Segment Start: Exercise inputs
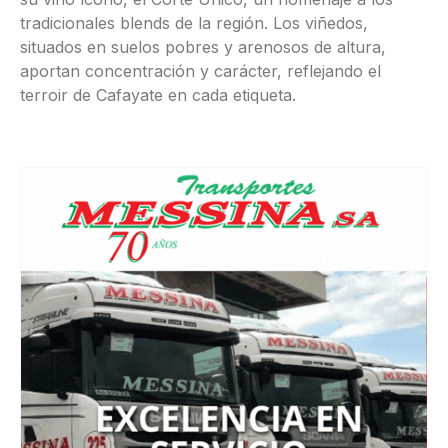
tradicionales blends de la región. Los viñedos,
situados en suelos pobres y arenosos de altura,
aportan concentración y carácter, reflejando el
terroir de Cafayate en cada etiqueta.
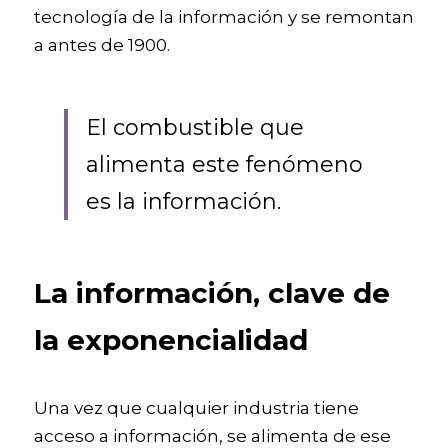
tecnología de la información y se remontan 
a antes de 1900. 
El combustible que 
alimenta este fenómeno 
es la información. 
La información, clave de 
la exponencialidad
Una vez que cualquier industria tiene 
acceso a información, se alimenta de ese 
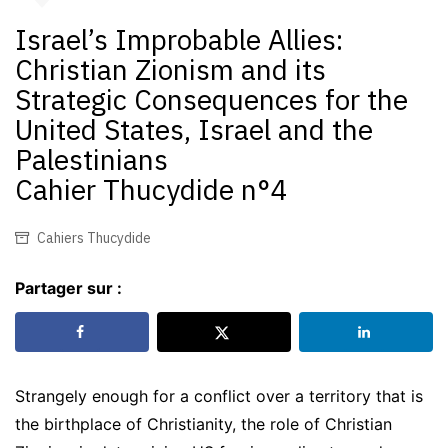
Israel’s Improbable Allies:
Christian Zionism and its
Strategic Consequences for the
United States, Israel and the
Palestinians
Cahier Thucydide n°4
Cahiers Thucydide
Partager sur :
Strangely enough for a conflict over a territory that is
the birthplace of Christianity, the role of Christian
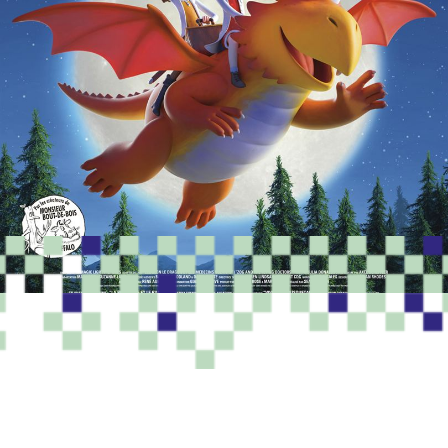
PROGRAMME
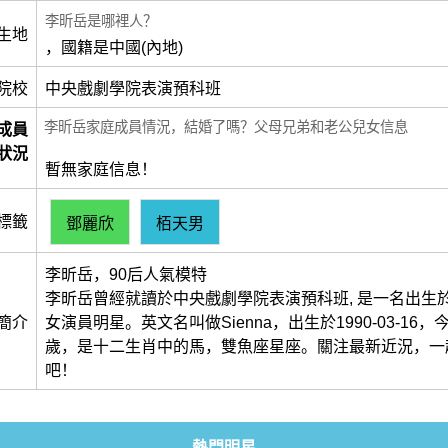
李昕岳是哪裡人？
生地
，國籍是中國(內地)
院校
中央戲劇學院表演預科班
李昕岳家庭成員情況，結婚了嗎？父母兄弟和老公兒女信息
成員
狀況
暫無家庭信息！
標籤
鄧麗欣
栢天男
李昕岳，90后人氣模特
李昕岳曾經就讀於中央戲劇學院表演預科班, 是一名出生於
簡介
女演員明星。英文名叫做Sienna，出生於1990-03-16，
歲，是十二生肖中的馬，雙魚座星座。關注最新近況，一
吧！
熱門明星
Segment End: Exercise inputs
> About this exercise
Scan the entries above for the word "Israel" and collect each line holding it.

> Task solution
Israel’s Improbable Allies:
United States, Israel and the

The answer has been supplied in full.